*PROBLEM TO WORK ON:* Search the data for the string "Sector" and copy each line in which it appears.
┌─ SUPPLIED DATA
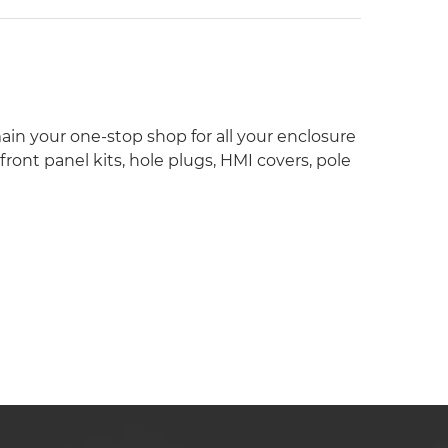
ain your one-stop shop for all your enclosure
ont panel kits, hole plugs, HMI covers, pole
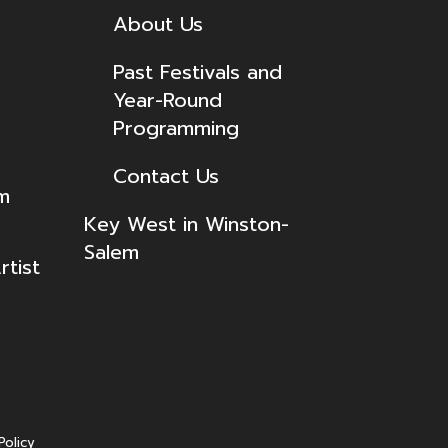
About Us
Past Festivals and
Year-Round
Programming
Contact Us
lm
Key West in Winston-
Salem
tist
Policy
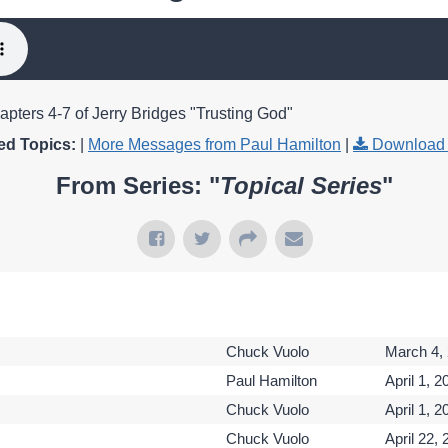
apters 4-7 of Jerry Bridges "Trusting God"
ed Topics:
|
More Messages from Paul Hamilton
|
Download 
From Series: "
Topical Series
"
Chuck Vuolo
March 4,
Paul Hamilton
April 1, 2
Chuck Vuolo
April 1, 2
Chuck Vuolo
April 22,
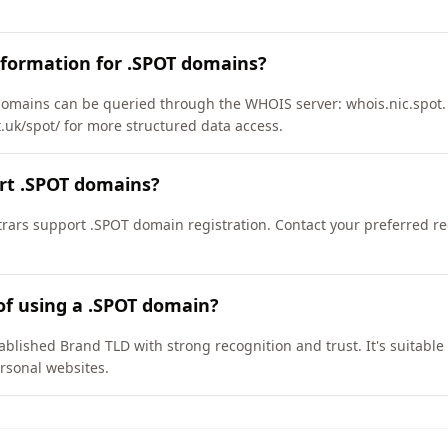
nformation for .SPOT domains?
omains can be queried through the WHOIS server: whois.nic.spot.
t.uk/spot/ for more structured data access.
rt .SPOT domains?
ars support .SPOT domain registration. Contact your preferred regi
of using a .SPOT domain?
ablished Brand TLD with strong recognition and trust. It's suitable
rsonal websites.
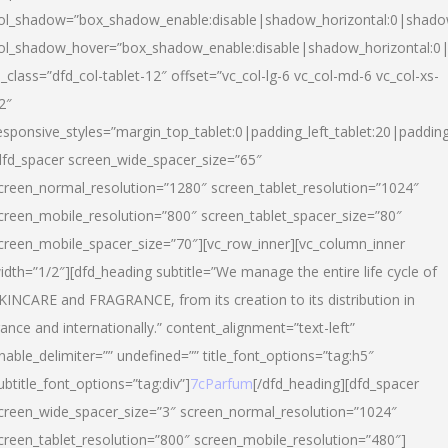
ol_shadow=”box_shadow_enable:disable|shadow_horizontal:0|shad
ol_shadow_hover=”box_shadow_enable:disable|shadow_horizontal:
l_class=”dfd_col-tablet-12″ offset=”vc_col-lg-6 vc_col-md-6 vc_col-xs-
2″
esponsive_styles=”margin_top_tablet:0|padding_left_tablet:20|paddin
dfd_spacer screen_wide_spacer_size=”65″
creen_normal_resolution=”1280″ screen_tablet_resolution=”1024″
creen_mobile_resolution=”800″ screen_tablet_spacer_size=”80″
creen_mobile_spacer_size=”70″][vc_row_inner][vc_column_inner
idth=”1/2″][dfd_heading subtitle=”We manage the entire life cycle of
KINCARE and FRAGRANCE, from its creation to its distribution in
rance and internationally.” content_alignment=”text-left”
nable_delimiter=”” undefined=”” title_font_options=”tag:h5″
ubtitle_font_options=”tag:div”]
7cParfum
[/dfd_heading][dfd_spacer
creen_wide_spacer_size=”3″ screen_normal_resolution=”1024″
creen_tablet_resolution=”800″ screen_mobile_resolution=”480″]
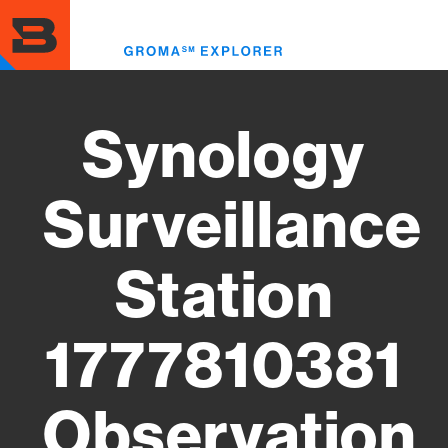
Skip
to
Toggl
main
menu
content
Synology
Surveillance
Station
1777810381
Observation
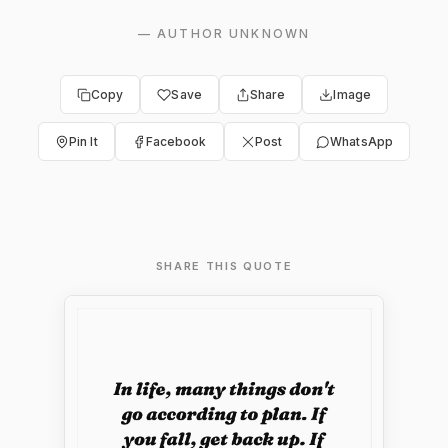
—
AUTHOR UNKNOWN
Copy
Save
Share
Image
Pin It
Facebook
Post
WhatsApp
SHARE THIS QUOTE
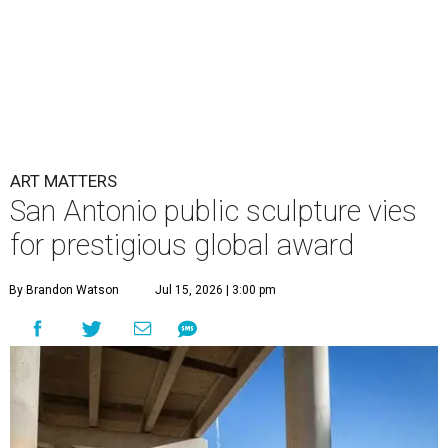
ART MATTERS
San Antonio public sculpture vies
for prestigious global award
By Brandon Watson
Jul 15, 2026 | 3:00 pm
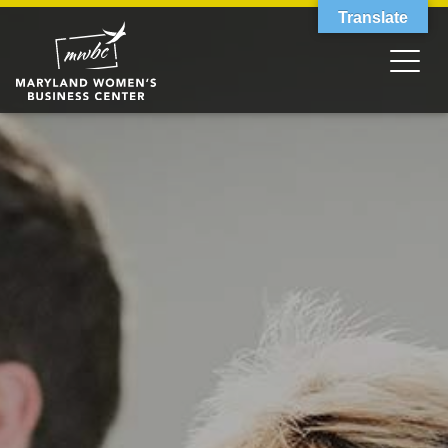
Translate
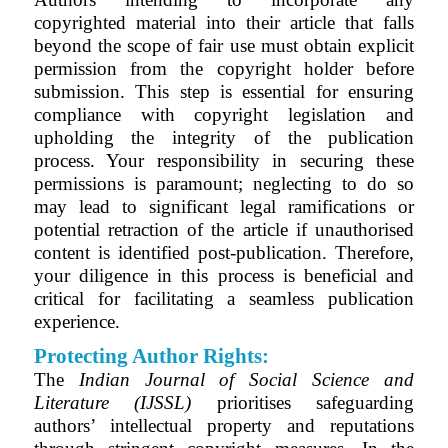
copyrighted material into their article that falls
beyond the scope of fair use must obtain explicit
permission from the copyright holder before
submission. This step is essential for ensuring
compliance with copyright legislation and
upholding the integrity of the publication
process. Your responsibility in securing these
permissions is paramount; neglecting to do so
may lead to significant legal ramifications or
potential retraction of the article if unauthorised
content is identified post-publication. Therefore,
your diligence in this process is beneficial and
critical for facilitating a seamless publication
experience.
Protecting Author Rights:
The
Indian Journal of Social Science and
Literature (IJSSL)
prioritises safeguarding
authors’ intellectual property and reputations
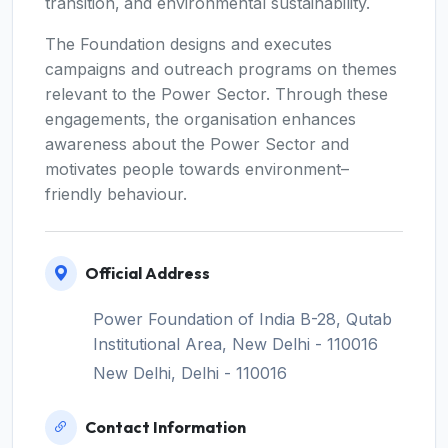
transition‚ and environmental sustainability.
The Foundation designs and executes
campaigns and outreach programs on themes
relevant to the Power Sector. Through these
engagements‚ the organisation enhances
awareness about the Power Sector and
motivates people towards environment–
friendly behaviour.
Official Address
Power Foundation of India B-28, Qutab
Institutional Area, New Delhi - 110016
New Delhi, Delhi - 110016
Contact Information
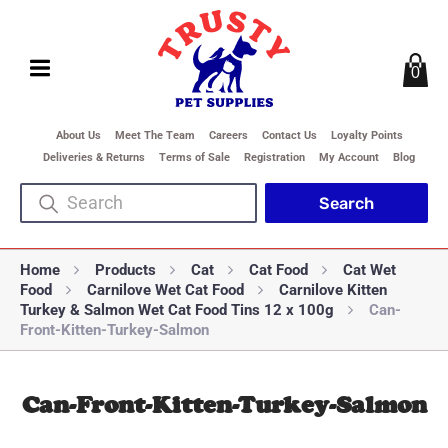
0
About Us
Meet The Team
Careers
Contact Us
Loyalty Points
Deliveries & Returns
Terms of Sale
Registration
My Account
Blog
Home
Products
Cat
Cat Food
Cat Wet
Food
Carnilove Wet Cat Food
Carnilove Kitten
Turkey & Salmon Wet Cat Food Tins 12 x 100g
Can-
Front-Kitten-Turkey-Salmon
Can-Front-Kitten-Turkey-Salmon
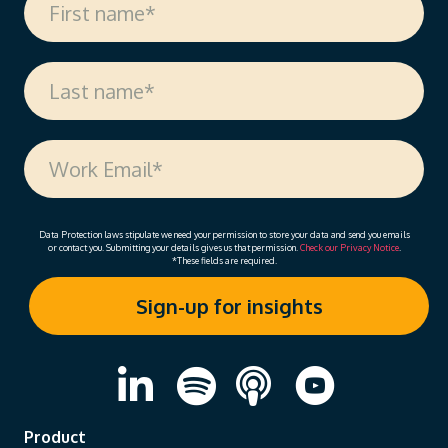
Data Protection laws stipulate we need your permission to store your data and send you emails
or contact you. Submitting your details gives us that permission.
Check our Privacy Notice
.
*These fields are required.
Product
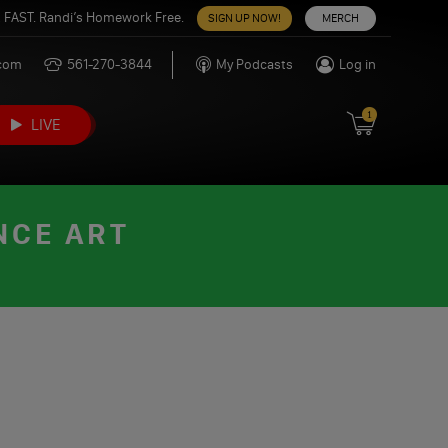
 FAST. Randi’s Homework Free.
SIGN UP NOW!
MERCH
.com
561-270-3844
My Podcasts
Log in
1
LIVE
NCE ART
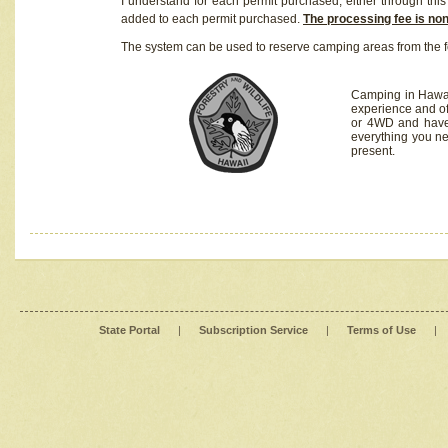
I understand for each permit purchased, either through this 
added to each permit purchased.
The processing fee is no
The system can be used to reserve camping areas from the f
Camping in Hawaii
experience and of
or 4WD and have 
everything you n
present.
State Portal
|
Subscription Service
|
Terms of Use
|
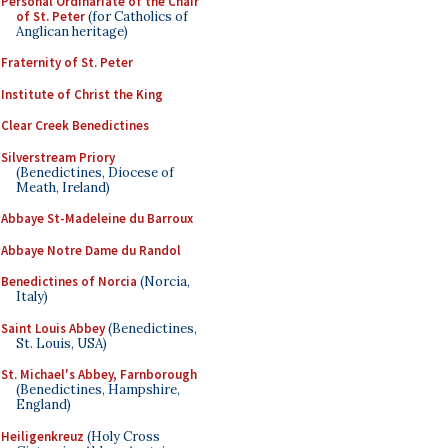
Personal Ordinariate of the Chair
of St. Peter
(for Catholics of
Anglican heritage)
Fraternity of St. Peter
Institute of Christ the King
Clear Creek Benedictines
Silverstream Priory
(Benedictines, Diocese of
Meath, Ireland)
Abbaye St-Madeleine du Barroux
Abbaye Notre Dame du Randol
Benedictines of Norcia
(Norcia,
Italy)
Saint Louis Abbey
(Benedictines,
St. Louis, USA)
St. Michael's Abbey, Farnborough
(Benedictines, Hampshire,
England)
Heiligenkreuz
(Holy Cross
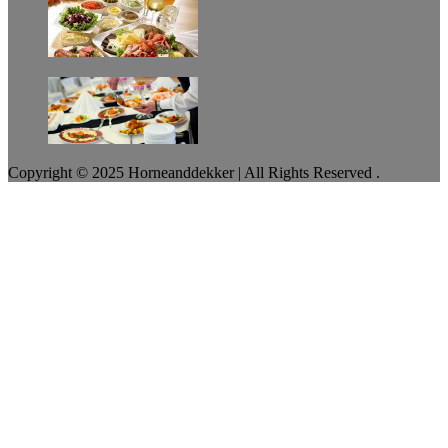
Copyright © 2025 Horneanddekker | All Rights Reserved .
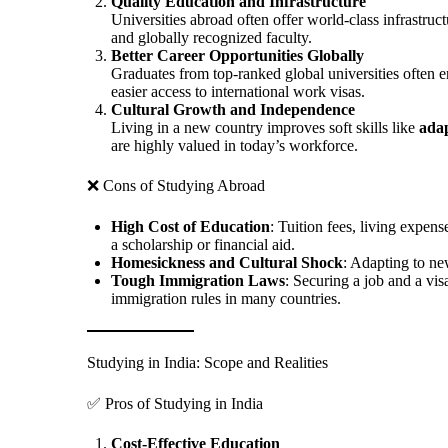
Quality Education and Infrastructure
Universities abroad often offer world-class infrastruc
and globally recognized faculty.
Better Career Opportunities Globally
Graduates from top-ranked global universities often 
easier access to international work visas.
Cultural Growth and Independence
Living in a new country improves soft skills like
adap
are highly valued in today’s workforce.
❌ Cons of Studying Abroad
High Cost of Education
: Tuition fees, living expen
a scholarship or financial aid.
Homesickness and Cultural Shock
: Adapting to ne
Tough Immigration Laws
: Securing a job and a vis
immigration rules in many countries.
Studying in India: Scope and Realities
✅ Pros of Studying in India
Cost-Effective Education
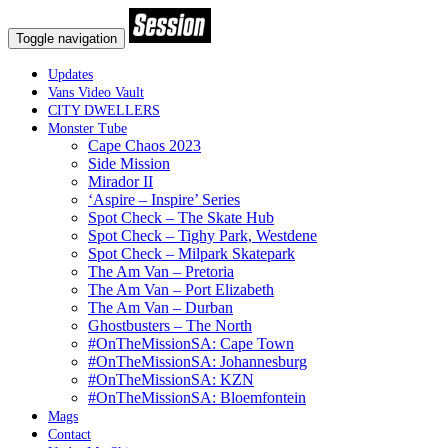
Toggle navigation
Updates
Vans Video Vault
CITY DWELLERS
Monster Tube
Cape Chaos 2023
Side Mission
Mirador II
‘Aspire – Inspire’ Series
Spot Check – The Skate Hub
Spot Check – Tighy Park, Westdene
Spot Check – Milpark Skatepark
The Am Van – Pretoria
The Am Van – Port Elizabeth
The Am Van – Durban
Ghostbusters – The North
#OnTheMissionSA: Cape Town
#OnTheMissionSA: Johannesburg
#OnTheMissionSA: KZN
#OnTheMissionSA: Bloemfontein
Mags
Contact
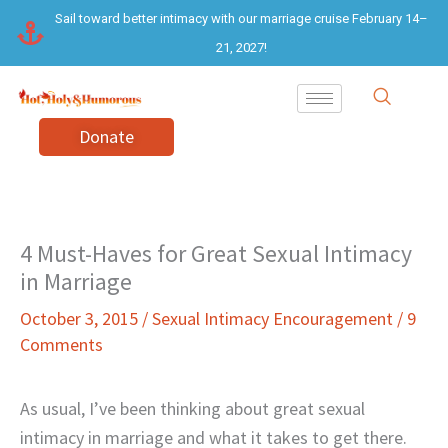
Skip
Sail toward better intimacy with our marriage cruise February 14–
to
21, 2027!
content
Donate
4 Must-Haves for Great Sexual Intimacy
in Marriage
October 3, 2015
/
Sexual Intimacy Encouragement
/
9
Comments
As usual, I’ve been thinking about great sexual
intimacy in marriage and what it takes to get there.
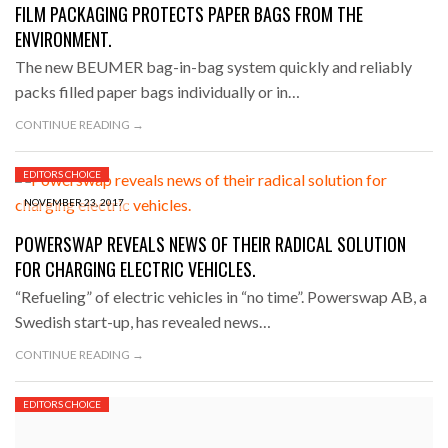
FILM PACKAGING PROTECTS PAPER BAGS FROM THE
ENVIRONMENT.
The new BEUMER bag-in-bag system quickly and reliably
packs filled paper bags individually or in…
CONTINUE READING →
EDITORS CHOICE
NOVEMBER 23, 2017
POWERSWAP REVEALS NEWS OF THEIR RADICAL SOLUTION
FOR CHARGING ELECTRIC VEHICLES.
“Refueling” of electric vehicles in “no time”. Powerswap AB, a
Swedish start-up, has revealed news…
CONTINUE READING →
EDITORS CHOICE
└─
*YOUR SOLUTION:*
relevant to the Power Sector. Through these
awareness about the Power Sector and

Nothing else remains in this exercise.